Provided records
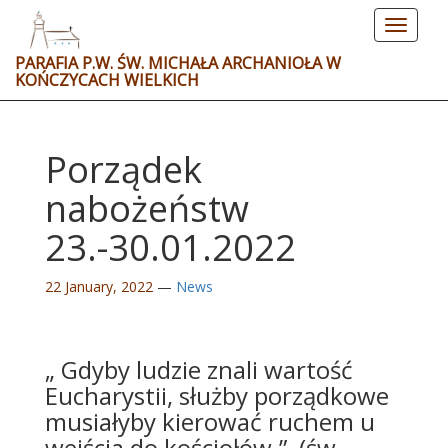
Toggle
navigat
PARAFIA P.W. ŚW. MICHAŁA ARCHANIOŁA W
KOŃCZYCACH WIELKICH
Porządek
nabożeństw
23.-30.01.2022
22 January, 2022
—
News
„ Gdyby ludzie znali wartość
Eucharystii, służby porządkowe
musiałyby kierować ruchem u
wejścia do kościołów.” (św.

Assigned task
Could the entries above be restated word for word, with the pictures left out?

Written reply
Toggle
navigat
PARAFIA P.W. ŚW. MICHAŁA ARCHANIOŁA W
KOŃCZYCACH WIELKICH
Porządek
nabożeństw
23.-30.01.2022
22 January, 2022
—
News
„ Gdyby ludzie znali wartość
Eucharystii, służby porządkowe
musiałyby kierować ruchem u
wejścia do kościołów.” (św.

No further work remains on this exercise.